D’altro canto, il protagonista Walt Kowalski ci viene mostrato come un recente vedovo misantropo, bofonchiante e, sebbene sia di origini polacche, tendenzialmente razzista, alieno ai suoi figli (che comunque non si sono mai sforzati di capirlo) e segnato per la vita dalla devastante esperienza giovanile sul fronte della Corea.
Fortunatamente la sua chiusura al mondo non è definitiva e irreversibile, tant’è che, per una serie di fortuite circostanze, finisce con il legare con i membri adolescenti (gli unici a parlare inglese) della famiglia orientale che occupa la casa accanto alla sua in un quartiere non troppo raccomandabile.

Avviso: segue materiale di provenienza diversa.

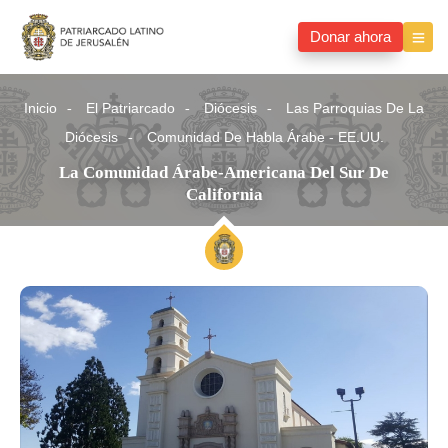
Donar ahora
Inicio
El Patriarcado
Diócesis
Las Parroquias De La
Diócesis
Comunidad De Habla Árabe - EE.UU.
La Comunidad Árabe-Americana Del Sur De
California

Un percorso di vicendevole maturazione dai risvolti drammatici, sceneggiato egregiamente e con immediatezza da Nick Schenk, omaggio malinconico all’estinto e onesto “cinema dei duri” con un occhio ben aperto sulla fondamentale (soprattutto in questo momento storico) e spontanea convivenza fra tutte le etnie, all’interno delle quali si annida e prolifera comunque e indipendentemente la delinquenza; e perfino nei contesti più marci è possibile discernere tra individuo e individuo.
E anche nell’espiazione delle proprie colpe, la confessione, si possono scegliere interlocutori differenziati.

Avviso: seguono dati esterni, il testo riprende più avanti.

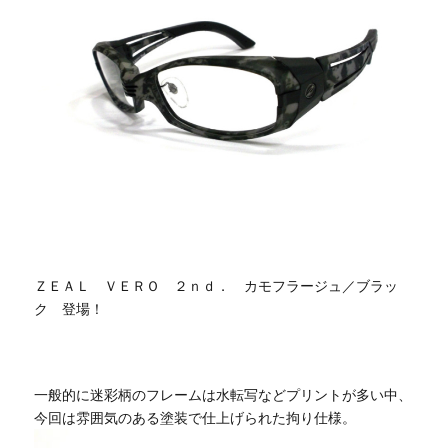
ＺＥＡＬ ＶＥＲＯ ２ｎｄ． カモフラージュ／ブラッ
ク 登場！
一般的に迷彩柄のフレームは水転写などプリントが多い中、
今回は雰囲気のある塗装で仕上げられた拘り仕様。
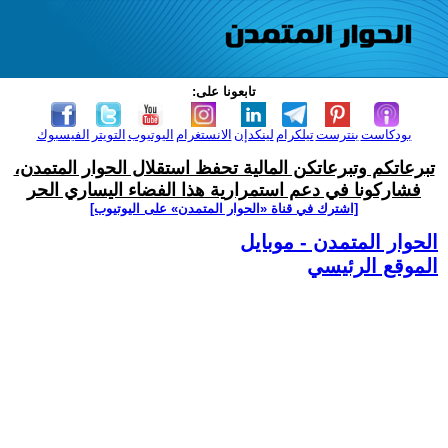
تابعونا على:
بودكاست
بنترست
تيلكرام
لينكدإن
الانستغرام
اليوتيوب
التويتر
الفيسبوك
تبرعاتكم وتبرعاتكن المالية تحفظ استقلال الحوار المتمدن،
فشاركونا في دعم استمرارية هذا الفضاء اليساري الحر
[اشترك في قناة ‫«الحوار المتمدن» على اليوتيوب]
الحوار المتمدن - موبايل
الموقع الرئيسي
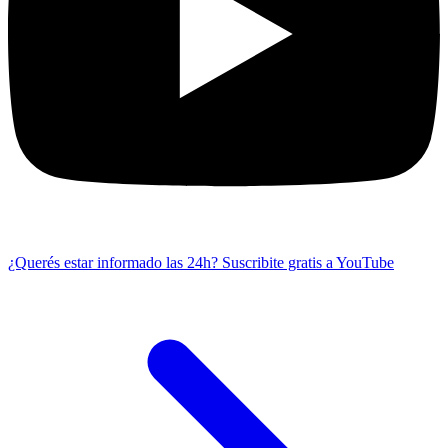
¿Querés estar informado las 24h?
Suscribite gratis a YouTube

Una tale (e incompleta) mole di spunti è amministrata da Eastwood con maestria e, oseremmo dire, saggezza guadagnate nel tempo, grazie a un’esperienza che ha fatto della capacità di raccontare e di sfumare i personaggi, mai nettamente positivi o negativi, un marchio di garanzia.
Clint ormai risiede nell’olimpo dei migliori cineasti contemporanei.